Teixeira was close to a loan move to S.V. Zulte Waregem back in Belgium for 2016–17, but it collapsed due to his high salary and the signing of fellow defender Luca Marrone from Juventus FC. He missed the start of the League One season due to a hamstring injury, and on 14 January he was sent off at the end of a goalless draw against local rivals Millwall at The Valley. On 18 February, he came on as a second-half substitute and scored twice in a 3–3 draw at Rochdale, including the equaliser.

===Sint-Truiden===
On 15 July 2017, Teixeira joined Sint-Truidense V.V. on a three-year contract. He suffered a hip injury in September 2019, and did not return until February.

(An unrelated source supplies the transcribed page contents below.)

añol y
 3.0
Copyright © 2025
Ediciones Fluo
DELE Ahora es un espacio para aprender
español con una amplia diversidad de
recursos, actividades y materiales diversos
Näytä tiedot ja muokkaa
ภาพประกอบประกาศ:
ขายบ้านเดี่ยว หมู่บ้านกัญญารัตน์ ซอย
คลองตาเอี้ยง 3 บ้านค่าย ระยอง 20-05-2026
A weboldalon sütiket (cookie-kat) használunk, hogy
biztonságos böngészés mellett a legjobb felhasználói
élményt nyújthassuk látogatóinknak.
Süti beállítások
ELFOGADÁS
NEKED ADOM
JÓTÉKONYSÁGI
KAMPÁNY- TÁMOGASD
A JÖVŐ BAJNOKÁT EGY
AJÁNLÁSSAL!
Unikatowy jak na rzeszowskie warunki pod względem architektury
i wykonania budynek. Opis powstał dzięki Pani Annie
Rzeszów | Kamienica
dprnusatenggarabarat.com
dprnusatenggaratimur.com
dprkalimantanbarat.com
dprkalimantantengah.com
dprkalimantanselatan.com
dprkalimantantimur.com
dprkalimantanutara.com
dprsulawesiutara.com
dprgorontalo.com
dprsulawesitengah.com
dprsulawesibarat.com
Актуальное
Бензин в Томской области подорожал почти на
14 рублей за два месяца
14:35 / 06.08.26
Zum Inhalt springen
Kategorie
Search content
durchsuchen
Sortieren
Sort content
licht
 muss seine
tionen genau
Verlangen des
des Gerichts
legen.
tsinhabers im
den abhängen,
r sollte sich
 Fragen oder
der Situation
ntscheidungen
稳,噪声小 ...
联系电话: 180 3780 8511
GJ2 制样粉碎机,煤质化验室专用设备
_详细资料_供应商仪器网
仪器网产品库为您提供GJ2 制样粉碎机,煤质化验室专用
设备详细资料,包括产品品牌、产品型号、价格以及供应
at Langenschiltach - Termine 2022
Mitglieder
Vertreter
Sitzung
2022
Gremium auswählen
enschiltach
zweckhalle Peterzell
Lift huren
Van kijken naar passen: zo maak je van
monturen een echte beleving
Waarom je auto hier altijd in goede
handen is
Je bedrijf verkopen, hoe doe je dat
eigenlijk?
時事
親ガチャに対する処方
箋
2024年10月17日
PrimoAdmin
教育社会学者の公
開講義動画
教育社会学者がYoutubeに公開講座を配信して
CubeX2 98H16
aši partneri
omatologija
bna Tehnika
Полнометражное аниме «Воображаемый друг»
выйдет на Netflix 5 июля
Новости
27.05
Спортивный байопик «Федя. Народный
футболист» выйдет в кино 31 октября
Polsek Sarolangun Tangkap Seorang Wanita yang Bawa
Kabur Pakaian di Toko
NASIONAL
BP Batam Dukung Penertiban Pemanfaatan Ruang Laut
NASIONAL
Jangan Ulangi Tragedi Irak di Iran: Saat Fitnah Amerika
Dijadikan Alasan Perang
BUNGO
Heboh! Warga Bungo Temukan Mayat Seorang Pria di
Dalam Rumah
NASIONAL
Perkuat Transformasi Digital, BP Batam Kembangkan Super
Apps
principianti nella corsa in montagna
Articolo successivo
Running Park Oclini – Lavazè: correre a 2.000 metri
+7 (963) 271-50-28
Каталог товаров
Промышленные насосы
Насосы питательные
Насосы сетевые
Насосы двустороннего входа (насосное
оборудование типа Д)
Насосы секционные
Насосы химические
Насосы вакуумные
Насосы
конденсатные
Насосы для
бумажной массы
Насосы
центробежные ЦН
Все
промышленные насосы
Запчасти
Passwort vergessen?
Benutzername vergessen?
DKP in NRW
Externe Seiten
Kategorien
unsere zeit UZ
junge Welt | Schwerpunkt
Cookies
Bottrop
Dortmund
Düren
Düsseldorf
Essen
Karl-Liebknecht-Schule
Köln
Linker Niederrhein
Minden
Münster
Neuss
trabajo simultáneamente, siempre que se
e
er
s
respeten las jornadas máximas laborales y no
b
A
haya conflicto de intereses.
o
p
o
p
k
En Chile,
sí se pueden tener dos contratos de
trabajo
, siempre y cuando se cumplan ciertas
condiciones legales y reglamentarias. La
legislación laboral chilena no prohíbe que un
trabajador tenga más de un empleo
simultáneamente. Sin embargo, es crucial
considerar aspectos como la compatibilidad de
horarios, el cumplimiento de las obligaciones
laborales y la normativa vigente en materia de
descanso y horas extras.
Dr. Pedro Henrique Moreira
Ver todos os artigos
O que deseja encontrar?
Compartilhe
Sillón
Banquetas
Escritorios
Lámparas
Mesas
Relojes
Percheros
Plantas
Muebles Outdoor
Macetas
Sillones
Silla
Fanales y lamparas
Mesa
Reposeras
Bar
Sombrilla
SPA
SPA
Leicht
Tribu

Teixeira added one more year to his contract in January 2021, and February 2022.

===Later career===
On 30 June 2023, Teixeira returned to his country's leagues for the first time in 15 years, signing with second division side AVS Futebol SAD; he was their first signing since the merger and relocation of U.D. Vilafranquense and C.D. Aves. He contributed 12 games in his first season, helping to promotion to the Primeira Liga.

Teixeira made his Portuguese top-tier debut on 16 August 2024 aged 37 years and 11 months, as a 66th-minute substitute for top scorer Nenê – they played roughly 30 minutes with ten men after Samuel Granada was sent off – in an eventual 4–2 away defeat to Gil Vicente FC.

Teixeira dropped down two divisions on 12 June 2025, joining C.F. Os Belenenses.